▶ **What the task requires**: Pictures are to be dropped, and only the lines from the one containing "Mask all regions" through the end of the data below are to be reproduced as written.

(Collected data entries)
──────

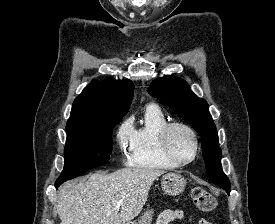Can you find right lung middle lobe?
<instances>
[{"instance_id":"1","label":"right lung middle lobe","mask_w":275,"mask_h":224,"mask_svg":"<svg viewBox=\"0 0 275 224\" xmlns=\"http://www.w3.org/2000/svg\"><path fill=\"white\" fill-rule=\"evenodd\" d=\"M120 120L66 126L65 164L56 183L62 184L106 163L112 151V129Z\"/></svg>"}]
</instances>
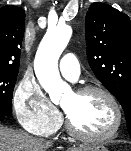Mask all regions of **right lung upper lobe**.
Listing matches in <instances>:
<instances>
[{
    "mask_svg": "<svg viewBox=\"0 0 131 151\" xmlns=\"http://www.w3.org/2000/svg\"><path fill=\"white\" fill-rule=\"evenodd\" d=\"M25 12L9 5L0 9V70H19Z\"/></svg>",
    "mask_w": 131,
    "mask_h": 151,
    "instance_id": "cb5924a9",
    "label": "right lung upper lobe"
}]
</instances>
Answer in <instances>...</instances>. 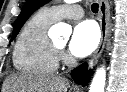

──────

▶ **Written solution**:
Mask all regions of **right lung upper lobe**.
Listing matches in <instances>:
<instances>
[{
    "mask_svg": "<svg viewBox=\"0 0 131 151\" xmlns=\"http://www.w3.org/2000/svg\"><path fill=\"white\" fill-rule=\"evenodd\" d=\"M25 12L9 5L0 9V70H19Z\"/></svg>",
    "mask_w": 131,
    "mask_h": 151,
    "instance_id": "cb5924a9",
    "label": "right lung upper lobe"
}]
</instances>
Answer in <instances>...</instances>. 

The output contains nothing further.